Effects of SynCav1 and SynRFP on electrophysiological properties of the Schaffer collateral/CA1 synaptic pathway. (A) Input–output dependencies were similar in hippocampal slices prepared from AAV9-SynCav1 and AAV9-SynRFP-treated mice. (B) LTP recording of field responses in the CA1 was measured over time following tetanization of the CA3 Schaffer collaterals. Tetanizations of afferent fibers (Tet, arrow) resulted in robust and stable increases of the evoked responses in both SynCav1 and SynRFP mice. Note that the responses were greater in the SynCav1-injected mice. (C) Mean values of LTP shown in (B) (*P < 0.05, n = 8–10/group).

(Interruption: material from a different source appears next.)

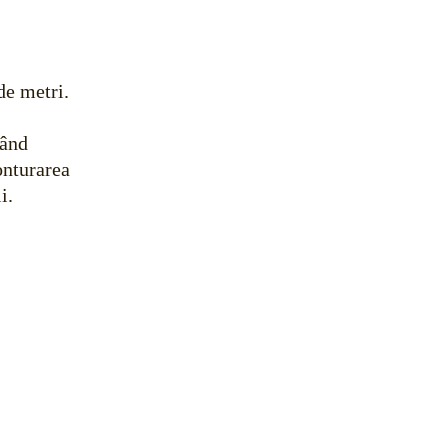
de metri.
tând
onturarea
i.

LTP values shown in C represents averages taken 50–70 min after tetanus.

Figure 6.

SynCav1 significantly enhances MLR-localization of NMDAR subunits in adult hippocampus. (A) Hippocampal (Hpc) homogenates from AAV9-SynCav1 and AAV9-SynRFP-treated mice were immunobloted for NMDAR subunits GluN1A, GluN2A, GluN2B, and Cav-1. Quantitation (normalized to GAPDH) is shown in (B). (C) Hpc homogenates (equal protein loading of 0.5 mg/mL) were subjected to sucrose density fraction (BFs) followed by immunoblot analysis. Quantitation is shown in (D). Red box demarcates MLR fractions 4 and 5 (BF). Data represent arbitrary units (A.U.) mean ± SEM (*P < 0.05, n = 4/group).